◆ Action item
Output the whole listing exactly, except for the pictures in it.

◆ Information given
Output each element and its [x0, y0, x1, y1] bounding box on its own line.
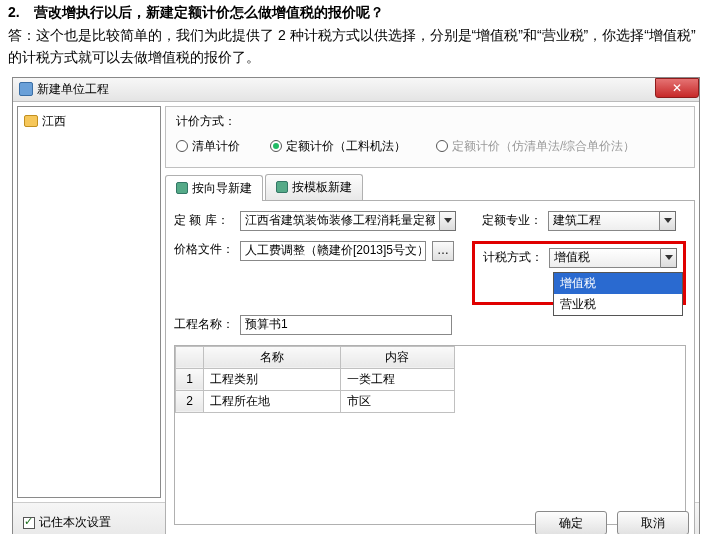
- proj-label: 工程名称：: [174, 316, 234, 333]
- radio-quota-alt-pricing: 定额计价（仿清单法/综合单价法）: [436, 138, 635, 155]
- col-content: 内容: [340, 346, 454, 368]
- radio-label: 定额计价（工料机法）: [286, 138, 406, 155]
- summary-table-wrap: 名称 内容 1 工程类别 一类工程 2 工程所在地 市区: [174, 345, 686, 525]
- tax-dropdown-list[interactable]: 增值税 营业税: [553, 272, 683, 316]
- tax-select[interactable]: [549, 248, 677, 268]
- tree-item-root[interactable]: 江西: [22, 111, 156, 132]
- remember-label: 记住本次设置: [39, 514, 111, 531]
- tax-input[interactable]: [549, 248, 661, 268]
- cell-name[interactable]: 工程类别: [204, 368, 341, 390]
- titlebar[interactable]: 新建单位工程 ✕: [13, 78, 699, 102]
- tab-label: 按向导新建: [192, 180, 252, 197]
- template-icon: [276, 181, 288, 193]
- tax-option-business[interactable]: 营业税: [554, 294, 682, 315]
- lib-input[interactable]: [240, 211, 440, 231]
- radio-label: 清单计价: [192, 138, 240, 155]
- cell-content[interactable]: 市区: [340, 390, 454, 412]
- radio-list-pricing[interactable]: 清单计价: [176, 138, 240, 155]
- answer-text: 答：这个也是比较简单的，我们为此提供了 2 种计税方式以供选择，分别是“增值税”…: [0, 24, 713, 77]
- app-icon: [19, 82, 33, 96]
- remember-checkbox[interactable]: [23, 517, 35, 529]
- spec-select[interactable]: [548, 211, 676, 231]
- main-pane: 计价方式： 清单计价 定额计价（工料机法） 定额计价（仿清单法/综合单价法）: [165, 106, 695, 498]
- folder-icon: [24, 115, 38, 127]
- table-row[interactable]: 1 工程类别 一类工程: [176, 368, 455, 390]
- tab-template[interactable]: 按模板新建: [265, 174, 363, 200]
- price-label: 价格文件：: [174, 241, 234, 258]
- pricing-mode-label: 计价方式：: [176, 114, 236, 128]
- dropdown-arrow-icon[interactable]: [660, 211, 676, 231]
- question-heading: 2. 营改增执行以后，新建定额计价怎么做增值税的报价呢？: [0, 0, 713, 24]
- tree-item-label: 江西: [42, 113, 66, 130]
- dropdown-arrow-icon[interactable]: [661, 248, 677, 268]
- corner-cell: [176, 346, 204, 368]
- tax-highlight: 计税方式： 增值税 营业税: [472, 241, 686, 305]
- tab-wizard[interactable]: 按向导新建: [165, 175, 263, 201]
- dialog-title: 新建单位工程: [37, 81, 109, 98]
- tax-option-vat[interactable]: 增值税: [554, 273, 682, 294]
- cell-content[interactable]: 一类工程: [340, 368, 454, 390]
- summary-table: 名称 内容 1 工程类别 一类工程 2 工程所在地 市区: [175, 346, 455, 413]
- form-area: 定 额 库： 定额专业： 价格文件： …: [165, 201, 695, 534]
- pricing-mode-group: 计价方式： 清单计价 定额计价（工料机法） 定额计价（仿清单法/综合单价法）: [165, 106, 695, 168]
- row-number: 1: [176, 368, 204, 390]
- tab-bar: 按向导新建 按模板新建: [165, 174, 695, 201]
- spec-label: 定额专业：: [482, 212, 542, 229]
- lib-label: 定 额 库：: [174, 212, 234, 229]
- tab-label: 按模板新建: [292, 179, 352, 196]
- ok-button[interactable]: 确定: [535, 511, 607, 534]
- table-header-row: 名称 内容: [176, 346, 455, 368]
- cancel-button[interactable]: 取消: [617, 511, 689, 534]
- lib-select[interactable]: [240, 211, 456, 231]
- radio-icon: [176, 140, 188, 152]
- radio-quota-pricing[interactable]: 定额计价（工料机法）: [270, 138, 406, 155]
- radio-icon: [270, 140, 282, 152]
- tree-pane[interactable]: 江西: [17, 106, 161, 498]
- tax-label: 计税方式：: [483, 249, 543, 266]
- proj-input[interactable]: [240, 315, 452, 335]
- price-input[interactable]: [240, 241, 426, 261]
- spec-input[interactable]: [548, 211, 660, 231]
- cell-name[interactable]: 工程所在地: [204, 390, 341, 412]
- radio-label: 定额计价（仿清单法/综合单价法）: [452, 138, 635, 155]
- dropdown-arrow-icon[interactable]: [440, 211, 456, 231]
- new-project-dialog: 新建单位工程 ✕ 江西 计价方式： 清单计价 定额计价（工料机法）: [12, 77, 700, 534]
- row-number: 2: [176, 390, 204, 412]
- wizard-icon: [176, 182, 188, 194]
- radio-icon: [436, 140, 448, 152]
- close-button[interactable]: ✕: [655, 78, 699, 98]
- browse-button[interactable]: …: [432, 241, 454, 261]
- col-name: 名称: [204, 346, 341, 368]
- table-row[interactable]: 2 工程所在地 市区: [176, 390, 455, 412]
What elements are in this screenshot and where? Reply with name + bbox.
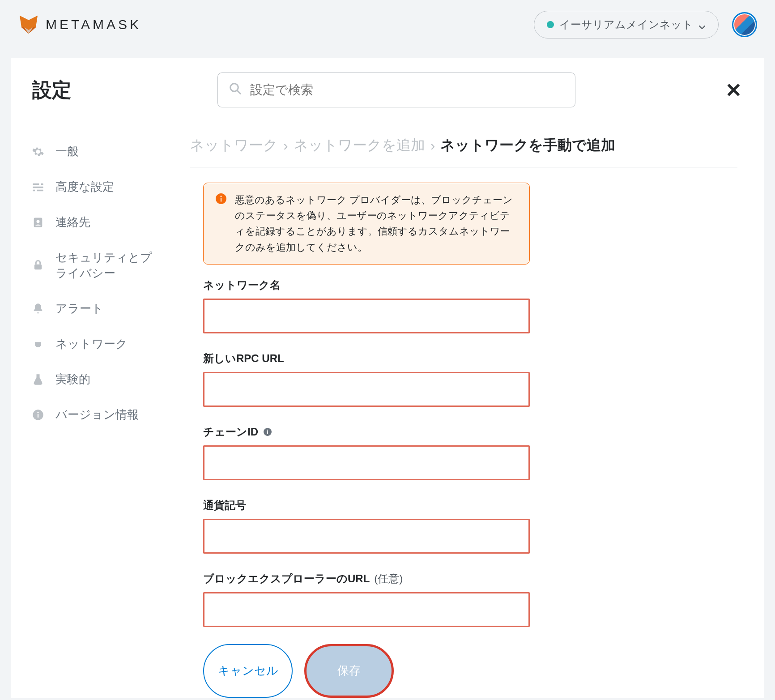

◆ Answer to this task
Output each element and its [x0, y0, x1, y1] bounding box on its own line.
- proj-label: 工程名称：: [174, 316, 234, 333]
- radio-quota-alt-pricing: 定额计价（仿清单法/综合单价法）: [436, 138, 635, 155]
- col-content: 内容: [340, 346, 454, 368]
- radio-label: 定额计价（工料机法）: [286, 138, 406, 155]
- summary-table-wrap: 名称 内容 1 工程类别 一类工程 2 工程所在地 市区: [174, 345, 686, 525]
- tax-dropdown-list[interactable]: 增值税 营业税: [553, 272, 683, 316]
- tax-select[interactable]: [549, 248, 677, 268]
- tree-item-root[interactable]: 江西: [22, 111, 156, 132]
- remember-label: 记住本次设置: [39, 514, 111, 531]
- tax-input[interactable]: [549, 248, 661, 268]
- cell-name[interactable]: 工程类别: [204, 368, 341, 390]
- titlebar[interactable]: 新建单位工程 ✕: [13, 78, 699, 102]
- tab-label: 按向导新建: [192, 180, 252, 197]
- template-icon: [276, 181, 288, 193]
- tax-option-business[interactable]: 营业税: [554, 294, 682, 315]
- lib-input[interactable]: [240, 211, 440, 231]
- radio-label: 清单计价: [192, 138, 240, 155]
- cell-content[interactable]: 市区: [340, 390, 454, 412]
- radio-list-pricing[interactable]: 清单计价: [176, 138, 240, 155]
- answer-text: 答：这个也是比较简单的，我们为此提供了 2 种计税方式以供选择，分别是“增值税”…: [0, 24, 713, 77]
- app-icon: [19, 82, 33, 96]
- remember-checkbox[interactable]: [23, 517, 35, 529]
- spec-select[interactable]: [548, 211, 676, 231]
- main-pane: 计价方式： 清单计价 定额计价（工料机法） 定额计价（仿清单法/综合单价法）: [165, 106, 695, 498]
- folder-icon: [24, 115, 38, 127]
- table-row[interactable]: 1 工程类别 一类工程: [176, 368, 455, 390]
- tab-template[interactable]: 按模板新建: [265, 174, 363, 200]
- price-label: 价格文件：: [174, 241, 234, 258]
- pricing-mode-label: 计价方式：: [176, 114, 236, 128]
- dropdown-arrow-icon[interactable]: [660, 211, 676, 231]
- question-heading: 2. 营改增执行以后，新建定额计价怎么做增值税的报价呢？: [0, 0, 713, 24]
- tree-item-label: 江西: [42, 113, 66, 130]
- dropdown-arrow-icon[interactable]: [661, 248, 677, 268]
- corner-cell: [176, 346, 204, 368]
- tax-highlight: 计税方式： 增值税 营业税: [472, 241, 686, 305]
- tab-wizard[interactable]: 按向导新建: [165, 175, 263, 201]
- dialog-title: 新建单位工程: [37, 81, 109, 98]
- tax-option-vat[interactable]: 增值税: [554, 273, 682, 294]
- cell-content[interactable]: 一类工程: [340, 368, 454, 390]
- summary-table: 名称 内容 1 工程类别 一类工程 2 工程所在地 市区: [175, 346, 455, 413]
- form-area: 定 额 库： 定额专业： 价格文件： …: [165, 201, 695, 534]
- pricing-mode-group: 计价方式： 清单计价 定额计价（工料机法） 定额计价（仿清单法/综合单价法）: [165, 106, 695, 168]
- row-number: 1: [176, 368, 204, 390]
- tab-bar: 按向导新建 按模板新建: [165, 174, 695, 201]
- spec-label: 定额专业：: [482, 212, 542, 229]
- lib-label: 定 额 库：: [174, 212, 234, 229]
- tab-label: 按模板新建: [292, 179, 352, 196]
- ok-button[interactable]: 确定: [535, 511, 607, 534]
- table-header-row: 名称 内容: [176, 346, 455, 368]
- cancel-button[interactable]: 取消: [617, 511, 689, 534]
- lib-select[interactable]: [240, 211, 456, 231]
- radio-icon: [176, 140, 188, 152]
- radio-quota-pricing[interactable]: 定额计价（工料机法）: [270, 138, 406, 155]
- radio-icon: [270, 140, 282, 152]
- tree-pane[interactable]: 江西: [17, 106, 161, 498]
- tax-label: 计税方式：: [483, 249, 543, 266]
- proj-input[interactable]: [240, 315, 452, 335]
- price-input[interactable]: [240, 241, 426, 261]
- spec-input[interactable]: [548, 211, 660, 231]
- cell-name[interactable]: 工程所在地: [204, 390, 341, 412]
- radio-label: 定额计价（仿清单法/综合单价法）: [452, 138, 635, 155]
- dropdown-arrow-icon[interactable]: [440, 211, 456, 231]
- new-project-dialog: 新建单位工程 ✕ 江西 计价方式： 清单计价 定额计价（工料机法）: [12, 77, 700, 534]
- row-number: 2: [176, 390, 204, 412]
- wizard-icon: [176, 182, 188, 194]
- radio-icon: [436, 140, 448, 152]
- close-button[interactable]: ✕: [655, 78, 699, 98]
- browse-button[interactable]: …: [432, 241, 454, 261]
- col-name: 名称: [204, 346, 341, 368]
- table-row[interactable]: 2 工程所在地 市区: [176, 390, 455, 412]
What elements are in this screenshot and where? Reply with name + bbox.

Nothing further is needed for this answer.